Search code examples
amazon-web-servicesamazon-athena

Is it possible to add fields to struct in an existing AWS Athena table?


I have a table that tracks user actions on a high-throughput site that is defined as (irrelevant fields, etc removed):

CREATE EXTERNAL TABLE `actions`(
  `uuid` string COMMENT 'from deserializer', 
  `action` string COMMENT 'from deserializer', 
  `user` struct<id:int,username:string,country:string,created_at:string> COMMENT 'from deserializer')
PARTITIONED BY ( 
  `ingestdatetime` string)
ROW FORMAT SERDE 
  'org.openx.data.jsonserde.JsonSerDe' 
STORED AS INPUTFORMAT 
  'org.apache.hadoop.mapred.TextInputFormat' 
OUTPUTFORMAT 
  'org.apache.hadoop.hive.ql.io.HiveIgnoreKeyTextOutputFormat'
LOCATION
  's3://<path_to_bucket>'
TBLPROPERTIES (
  'transient_lastDdlTime'='1506104792')

And want to add some more fields to the user data (e.g. level:int to track what level the user was when they performed the action).

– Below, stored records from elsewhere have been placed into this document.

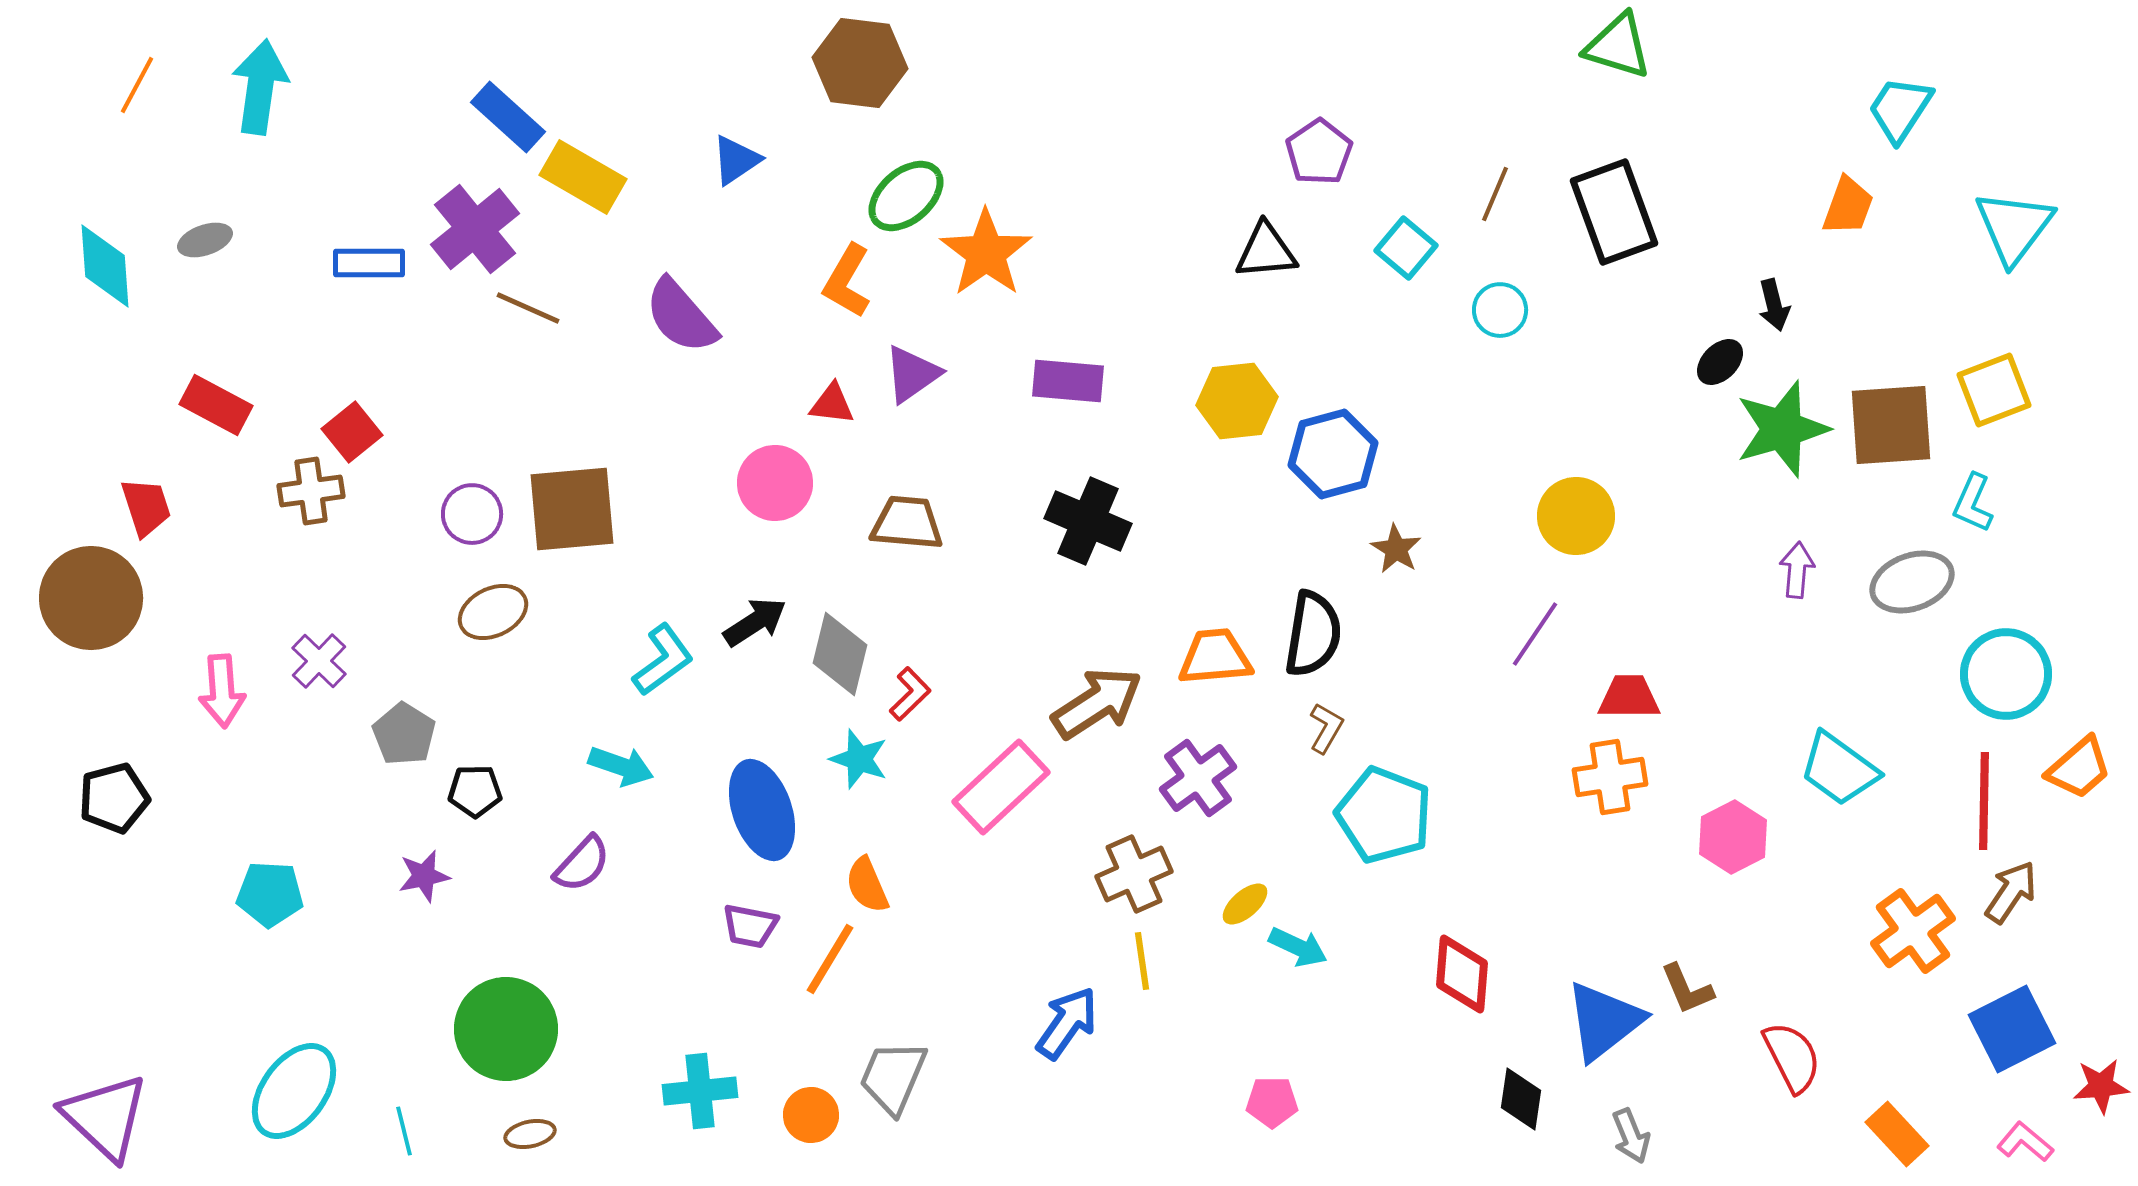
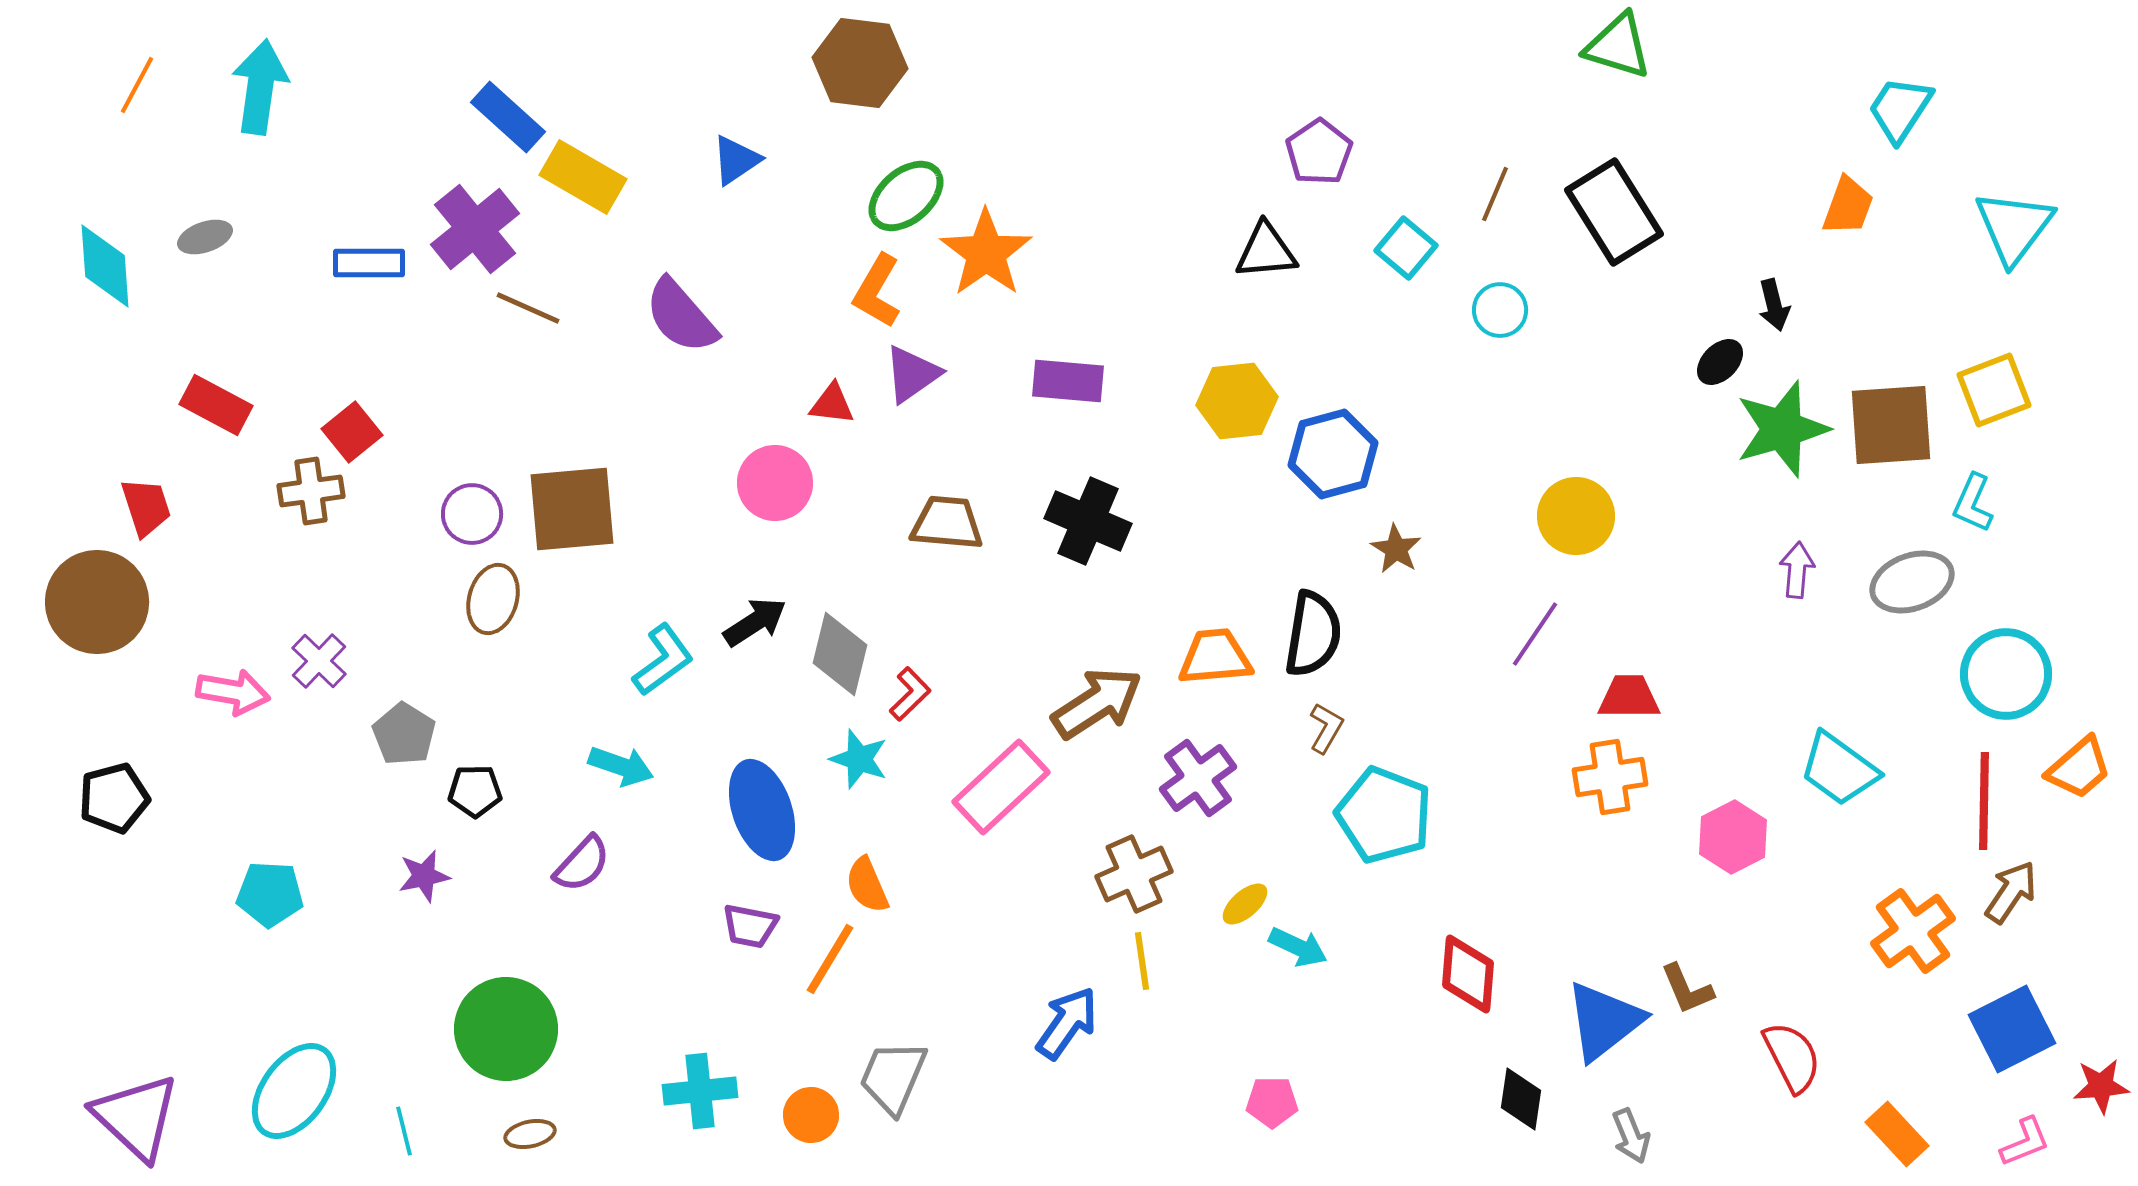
black rectangle at (1614, 212): rotated 12 degrees counterclockwise
gray ellipse at (205, 240): moved 3 px up
orange L-shape at (847, 281): moved 30 px right, 10 px down
brown trapezoid at (907, 523): moved 40 px right
brown circle at (91, 598): moved 6 px right, 4 px down
brown ellipse at (493, 612): moved 13 px up; rotated 48 degrees counterclockwise
pink arrow at (222, 691): moved 11 px right, 1 px down; rotated 76 degrees counterclockwise
red diamond at (1462, 974): moved 6 px right
purple triangle at (105, 1117): moved 31 px right
pink L-shape at (2025, 1142): rotated 118 degrees clockwise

Is it possible to alter the table definition to include these new properties, and if so, is it possible to configure default values in the event that they aren't in the source data files?


Solution

  • No, You can't add a new column to struct in Athena. You can delete Schema and then create a new Table with required columns. Deleting schema or database won't affect your data because Athena doesn't store data itself, it just points to data in S3.